When it comes to sex, if you have LS then using plenty of organic, pH-balanced lubricant can be useful. "Go for it!" encourages Edmonds. "Use a lot of lube and maintain sexual activity, unless of course it is painful, as this is positive. Treat the vulva a couple of days later with a topical steroid if the LS flares up reactively."
Diagnosis and treatment
LS is a complex yet manageable condition, but it is crucial to begin treatment before it progresses and to remain under the care of a knowledgeable professional.
"First off, see your GP, and your local sexual health clinic can also test for STIs to rule out other causes," advises Edmonds. "If itching, soreness and symptoms persist for six months, it is important to get referred to a vulval specialist."
"To confirm LS you may need a vulvoscopy," advises Bajekal, "which involves looking at the affected areas with a magnifying instrument, or a skin biopsy by a vulval specialist to confirm diagnosis. Follow-up management is crucial, as is self-care."

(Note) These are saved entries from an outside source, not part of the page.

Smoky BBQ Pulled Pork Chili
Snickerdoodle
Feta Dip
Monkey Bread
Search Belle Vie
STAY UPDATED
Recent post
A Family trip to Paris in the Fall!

First-line treatment is the regular use of a topical steroid cream or ointment, such as Dermovate®, which calms the inflammatory response. Laser treatment to the vulva may also be of benefit to some patients, particularly menopausal women reluctant to use supplementary oestrogen - though this is not yet recommended by the National Institute for Health and Care Excellence (NICE) or available on the NHS.
In more aggressive cases (where LS has resulted in scar tissue forming and changes to the vulva that make urination or sexual activity difficult), surgical treatment may be necessary. However, this is rare if the condition is diagnosed and managed correctly in its early stages.